TASK TO CARRY OUT: Your task is to find every line of the data that holds the string "procedure" and copy it.

-- PROVIDED DATA follows --

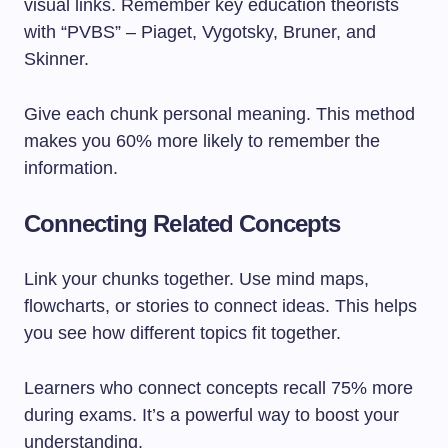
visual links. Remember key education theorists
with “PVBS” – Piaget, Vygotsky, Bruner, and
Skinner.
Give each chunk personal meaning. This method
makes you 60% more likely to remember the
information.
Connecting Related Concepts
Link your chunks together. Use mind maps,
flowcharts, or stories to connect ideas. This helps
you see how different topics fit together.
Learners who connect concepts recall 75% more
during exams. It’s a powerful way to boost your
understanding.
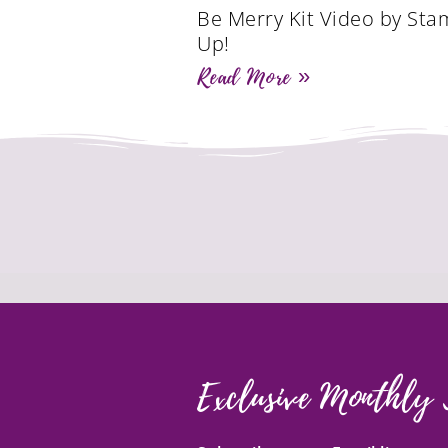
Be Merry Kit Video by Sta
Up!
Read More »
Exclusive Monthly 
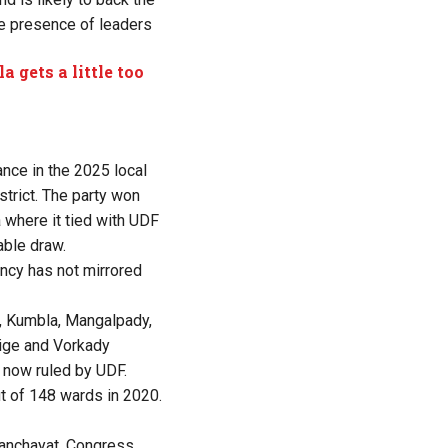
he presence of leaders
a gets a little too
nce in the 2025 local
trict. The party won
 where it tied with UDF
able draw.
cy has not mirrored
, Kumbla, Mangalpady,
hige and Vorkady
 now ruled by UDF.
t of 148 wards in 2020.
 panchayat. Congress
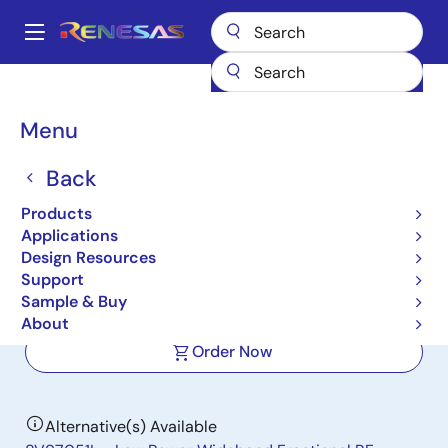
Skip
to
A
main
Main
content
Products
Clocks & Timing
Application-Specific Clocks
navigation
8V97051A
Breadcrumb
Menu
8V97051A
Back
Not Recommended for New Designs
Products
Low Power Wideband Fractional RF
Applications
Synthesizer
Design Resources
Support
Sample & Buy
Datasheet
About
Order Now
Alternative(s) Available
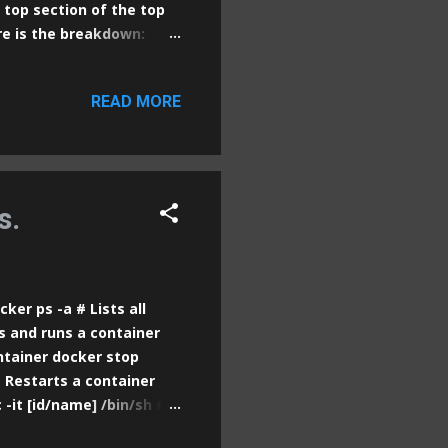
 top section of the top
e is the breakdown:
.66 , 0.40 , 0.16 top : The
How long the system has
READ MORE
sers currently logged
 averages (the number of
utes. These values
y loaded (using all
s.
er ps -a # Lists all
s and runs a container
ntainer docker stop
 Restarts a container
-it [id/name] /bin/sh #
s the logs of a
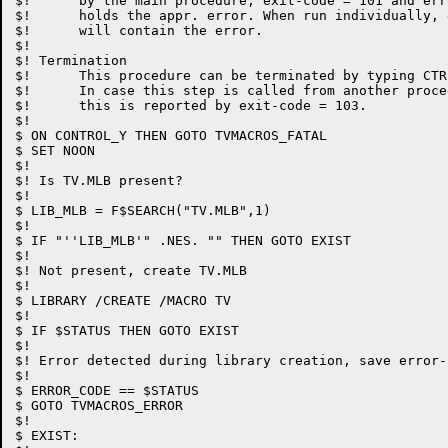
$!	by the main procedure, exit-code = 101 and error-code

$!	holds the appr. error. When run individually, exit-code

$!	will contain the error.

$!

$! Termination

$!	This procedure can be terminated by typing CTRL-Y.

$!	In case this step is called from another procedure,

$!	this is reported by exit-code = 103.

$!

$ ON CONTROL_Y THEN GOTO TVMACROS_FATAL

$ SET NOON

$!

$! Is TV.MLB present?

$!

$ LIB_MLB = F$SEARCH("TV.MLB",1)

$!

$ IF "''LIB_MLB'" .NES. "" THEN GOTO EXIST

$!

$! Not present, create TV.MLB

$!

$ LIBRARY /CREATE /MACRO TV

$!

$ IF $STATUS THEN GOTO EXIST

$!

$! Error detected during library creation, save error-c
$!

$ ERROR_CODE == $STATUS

-- PROVIDED DATA concluded --

EXPECTED ANSWER:
$!	by the main procedure, exit-code = 101 and error-code
$!	This procedure can be terminated by typing CTRL-Y.
$!	In case this step is called from another procedure,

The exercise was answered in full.